In general, I’ve stayed away from personal Facebook and Instagram accounts.

Current number of unanswered emails in your inbox? Zero. I stay on top of my inbox 24/7. I respond immediately, or I delegate to the right person.

Number of appointments/meetings on your calendar this week? I average 25-to-30 meetings per week.

How do you run meetings? I lead meetings with an objective. What do we need to accomplish? I listen to the discussion, encourage open debate and ensure everyone has a voice at the table. That’s important. I’m also thinking about the action item coming out of the meeting.

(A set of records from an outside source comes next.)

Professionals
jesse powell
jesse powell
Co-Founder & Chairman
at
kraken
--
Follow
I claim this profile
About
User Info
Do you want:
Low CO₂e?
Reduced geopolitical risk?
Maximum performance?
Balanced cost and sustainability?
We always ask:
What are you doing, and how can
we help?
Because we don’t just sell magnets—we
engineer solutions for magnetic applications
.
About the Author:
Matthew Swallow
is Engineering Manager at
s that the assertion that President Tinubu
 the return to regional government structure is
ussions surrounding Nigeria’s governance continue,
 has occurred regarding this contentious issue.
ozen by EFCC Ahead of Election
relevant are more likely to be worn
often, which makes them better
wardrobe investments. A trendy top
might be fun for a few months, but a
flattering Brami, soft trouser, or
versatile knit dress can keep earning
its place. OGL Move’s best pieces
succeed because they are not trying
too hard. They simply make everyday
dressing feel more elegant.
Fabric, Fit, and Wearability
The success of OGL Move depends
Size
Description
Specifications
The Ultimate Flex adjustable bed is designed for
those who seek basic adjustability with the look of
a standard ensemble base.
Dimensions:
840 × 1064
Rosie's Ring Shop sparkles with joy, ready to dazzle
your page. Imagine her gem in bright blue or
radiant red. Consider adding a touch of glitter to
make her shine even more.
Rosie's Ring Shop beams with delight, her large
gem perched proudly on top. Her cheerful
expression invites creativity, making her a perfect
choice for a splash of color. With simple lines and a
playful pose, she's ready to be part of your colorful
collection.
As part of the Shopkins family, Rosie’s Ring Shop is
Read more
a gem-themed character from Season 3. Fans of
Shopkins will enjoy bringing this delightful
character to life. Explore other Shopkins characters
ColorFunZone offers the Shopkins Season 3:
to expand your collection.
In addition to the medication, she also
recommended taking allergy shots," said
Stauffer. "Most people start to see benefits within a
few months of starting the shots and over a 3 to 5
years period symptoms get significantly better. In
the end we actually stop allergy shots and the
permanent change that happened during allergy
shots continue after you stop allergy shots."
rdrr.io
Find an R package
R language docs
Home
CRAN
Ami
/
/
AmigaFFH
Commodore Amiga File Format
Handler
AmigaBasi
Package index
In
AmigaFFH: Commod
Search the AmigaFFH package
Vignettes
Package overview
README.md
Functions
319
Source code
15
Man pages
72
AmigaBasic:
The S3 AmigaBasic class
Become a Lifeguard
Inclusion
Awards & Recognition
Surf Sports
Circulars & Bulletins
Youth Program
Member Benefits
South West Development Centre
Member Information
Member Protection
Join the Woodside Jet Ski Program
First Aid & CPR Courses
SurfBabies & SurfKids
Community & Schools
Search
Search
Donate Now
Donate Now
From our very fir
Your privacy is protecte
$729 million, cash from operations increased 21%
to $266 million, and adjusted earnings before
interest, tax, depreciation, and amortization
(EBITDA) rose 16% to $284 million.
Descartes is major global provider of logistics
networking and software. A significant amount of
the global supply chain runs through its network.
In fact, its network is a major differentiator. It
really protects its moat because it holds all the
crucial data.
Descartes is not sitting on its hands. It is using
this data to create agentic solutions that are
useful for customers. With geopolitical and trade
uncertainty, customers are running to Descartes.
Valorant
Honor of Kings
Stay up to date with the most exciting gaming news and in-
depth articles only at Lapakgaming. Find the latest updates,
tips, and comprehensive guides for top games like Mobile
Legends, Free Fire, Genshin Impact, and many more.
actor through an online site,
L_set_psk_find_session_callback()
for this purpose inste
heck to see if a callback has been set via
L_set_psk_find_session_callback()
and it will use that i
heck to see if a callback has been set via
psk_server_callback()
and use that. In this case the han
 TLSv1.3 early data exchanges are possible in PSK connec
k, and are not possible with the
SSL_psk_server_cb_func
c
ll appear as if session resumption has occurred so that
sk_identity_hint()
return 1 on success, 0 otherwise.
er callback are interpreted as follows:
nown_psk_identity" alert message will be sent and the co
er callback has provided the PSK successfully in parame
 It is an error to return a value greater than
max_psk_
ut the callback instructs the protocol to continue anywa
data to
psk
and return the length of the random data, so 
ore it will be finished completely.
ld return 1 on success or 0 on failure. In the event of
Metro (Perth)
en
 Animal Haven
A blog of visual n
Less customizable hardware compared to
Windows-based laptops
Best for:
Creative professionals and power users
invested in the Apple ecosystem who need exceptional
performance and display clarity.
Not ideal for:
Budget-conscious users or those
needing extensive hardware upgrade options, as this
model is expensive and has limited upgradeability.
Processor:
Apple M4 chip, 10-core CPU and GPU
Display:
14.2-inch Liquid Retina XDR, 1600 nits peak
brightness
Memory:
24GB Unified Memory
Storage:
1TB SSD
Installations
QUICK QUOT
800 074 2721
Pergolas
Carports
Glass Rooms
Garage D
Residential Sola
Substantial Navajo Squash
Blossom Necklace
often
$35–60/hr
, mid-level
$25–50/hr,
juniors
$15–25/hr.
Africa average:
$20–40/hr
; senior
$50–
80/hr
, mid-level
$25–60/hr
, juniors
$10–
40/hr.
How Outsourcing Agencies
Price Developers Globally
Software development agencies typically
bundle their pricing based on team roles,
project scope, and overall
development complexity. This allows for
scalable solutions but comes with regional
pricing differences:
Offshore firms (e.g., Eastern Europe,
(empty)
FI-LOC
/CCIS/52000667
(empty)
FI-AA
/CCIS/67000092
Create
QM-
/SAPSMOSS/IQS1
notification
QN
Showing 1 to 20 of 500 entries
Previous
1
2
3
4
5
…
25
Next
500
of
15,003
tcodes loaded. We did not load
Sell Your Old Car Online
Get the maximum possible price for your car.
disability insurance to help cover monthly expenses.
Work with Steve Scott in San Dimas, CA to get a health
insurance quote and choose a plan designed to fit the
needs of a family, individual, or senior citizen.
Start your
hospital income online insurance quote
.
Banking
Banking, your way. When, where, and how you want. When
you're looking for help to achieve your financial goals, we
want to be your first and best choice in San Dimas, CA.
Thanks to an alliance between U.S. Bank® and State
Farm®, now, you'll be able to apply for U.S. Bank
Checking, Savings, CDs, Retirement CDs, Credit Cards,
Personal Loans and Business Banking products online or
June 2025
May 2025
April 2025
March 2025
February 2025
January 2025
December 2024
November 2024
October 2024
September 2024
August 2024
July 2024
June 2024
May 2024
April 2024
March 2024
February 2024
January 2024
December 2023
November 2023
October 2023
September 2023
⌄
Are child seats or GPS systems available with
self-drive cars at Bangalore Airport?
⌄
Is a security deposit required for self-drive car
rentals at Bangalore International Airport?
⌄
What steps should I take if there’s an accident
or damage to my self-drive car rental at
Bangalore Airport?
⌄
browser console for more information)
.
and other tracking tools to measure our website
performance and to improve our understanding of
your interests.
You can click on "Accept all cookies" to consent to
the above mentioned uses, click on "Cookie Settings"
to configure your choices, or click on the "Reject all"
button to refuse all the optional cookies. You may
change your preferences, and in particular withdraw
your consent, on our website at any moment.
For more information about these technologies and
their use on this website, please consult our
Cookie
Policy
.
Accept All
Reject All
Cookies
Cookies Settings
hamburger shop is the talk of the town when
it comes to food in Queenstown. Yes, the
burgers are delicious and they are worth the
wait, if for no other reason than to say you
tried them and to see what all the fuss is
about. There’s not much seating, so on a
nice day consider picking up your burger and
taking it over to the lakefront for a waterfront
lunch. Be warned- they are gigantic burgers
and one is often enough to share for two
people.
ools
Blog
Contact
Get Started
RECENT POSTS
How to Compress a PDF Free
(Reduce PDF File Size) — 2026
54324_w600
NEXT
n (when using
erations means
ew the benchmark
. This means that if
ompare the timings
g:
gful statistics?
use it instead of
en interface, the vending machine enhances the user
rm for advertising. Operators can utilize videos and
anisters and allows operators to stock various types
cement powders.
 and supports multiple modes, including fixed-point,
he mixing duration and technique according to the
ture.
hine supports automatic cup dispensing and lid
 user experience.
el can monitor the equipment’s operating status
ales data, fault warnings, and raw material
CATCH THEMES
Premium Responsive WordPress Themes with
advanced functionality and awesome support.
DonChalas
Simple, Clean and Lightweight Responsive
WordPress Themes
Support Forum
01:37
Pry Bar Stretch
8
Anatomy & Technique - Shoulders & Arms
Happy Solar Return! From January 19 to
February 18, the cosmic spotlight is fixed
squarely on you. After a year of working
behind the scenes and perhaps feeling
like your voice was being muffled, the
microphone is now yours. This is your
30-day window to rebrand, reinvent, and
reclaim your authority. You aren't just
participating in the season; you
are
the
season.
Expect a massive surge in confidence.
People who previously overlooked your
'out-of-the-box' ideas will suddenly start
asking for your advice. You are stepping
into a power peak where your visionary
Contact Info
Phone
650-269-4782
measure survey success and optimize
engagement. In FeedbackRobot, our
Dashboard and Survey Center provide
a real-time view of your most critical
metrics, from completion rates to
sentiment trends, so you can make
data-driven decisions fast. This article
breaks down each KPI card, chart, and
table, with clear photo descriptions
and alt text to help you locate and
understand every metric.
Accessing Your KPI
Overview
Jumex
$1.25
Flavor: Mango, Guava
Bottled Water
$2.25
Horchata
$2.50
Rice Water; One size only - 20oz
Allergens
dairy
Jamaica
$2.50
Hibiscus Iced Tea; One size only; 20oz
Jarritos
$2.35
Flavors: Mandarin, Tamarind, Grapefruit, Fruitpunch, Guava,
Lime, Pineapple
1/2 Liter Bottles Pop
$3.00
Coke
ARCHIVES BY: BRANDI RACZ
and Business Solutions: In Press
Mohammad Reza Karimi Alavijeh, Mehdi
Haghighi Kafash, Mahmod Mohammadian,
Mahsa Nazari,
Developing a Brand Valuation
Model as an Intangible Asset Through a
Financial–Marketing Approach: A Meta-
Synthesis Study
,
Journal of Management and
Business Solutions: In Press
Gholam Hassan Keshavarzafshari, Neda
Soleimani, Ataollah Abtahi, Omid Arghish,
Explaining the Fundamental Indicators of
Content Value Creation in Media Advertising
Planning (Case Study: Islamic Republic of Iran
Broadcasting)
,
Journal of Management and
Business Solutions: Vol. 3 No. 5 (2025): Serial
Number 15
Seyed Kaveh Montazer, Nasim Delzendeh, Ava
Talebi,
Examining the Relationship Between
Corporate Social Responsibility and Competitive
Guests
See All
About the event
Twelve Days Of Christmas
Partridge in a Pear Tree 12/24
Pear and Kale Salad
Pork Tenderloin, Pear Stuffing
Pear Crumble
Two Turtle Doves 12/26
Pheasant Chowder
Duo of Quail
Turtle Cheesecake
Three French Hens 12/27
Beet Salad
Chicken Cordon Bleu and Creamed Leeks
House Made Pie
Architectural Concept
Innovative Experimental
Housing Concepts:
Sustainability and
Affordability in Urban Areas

Everyday work uniform? I like cool sneakers. I have a lot of sneakers. In the office, it’s cords, a button-down shirt, a sweater and sneakers. If I’m giving a talk, I’ll wear a suit with an open collar button-down shirt.

How do you make time for family? When you’re the CEO, every aspect of your life becomes a schedule, and we build family time, trips and the kids activities into my schedule. It’s important that I make time for my family, and I’m very grateful to my wife Kristi who has been my partner for 20 years. She helps keep me on track and keeps me honest. If my work life balance is off, she makes sure that I put it back in alignment.

Chad Robins and his family on a boat in Seattle’s Lake Union. (Photo courtesy of Chad Robins)

Best stress reliever? How do you unplug? Hiking, working out and skiing are all big stress relievers for me. I have a cabin where I go to unplug. That is my happy place. I can go there and have my family all to myself.

What are you listening to? “How I Built This” podcast on NPR and The Grateful Dead Channel on XM Radio

Daily reads? Favorite sites and newsletters? CNN, Wall Street Journal, Forbes, Timmerman Report, FierceBiotech, GeekWire and Seattle Times

Book on your nightstand (or e-reader)? “The Moment of Lift” by Melinda Gates and “Get Out of My Life, but First Can You Drive Me and Cheryl to the Mall?” by Anthony E. Wolf

Night owl or early riser? I am an early riser. I get about 4-to-5 hours of sleep per night.

Where do you get your best ideas? I get my best ideas when I’m hiking or exercising.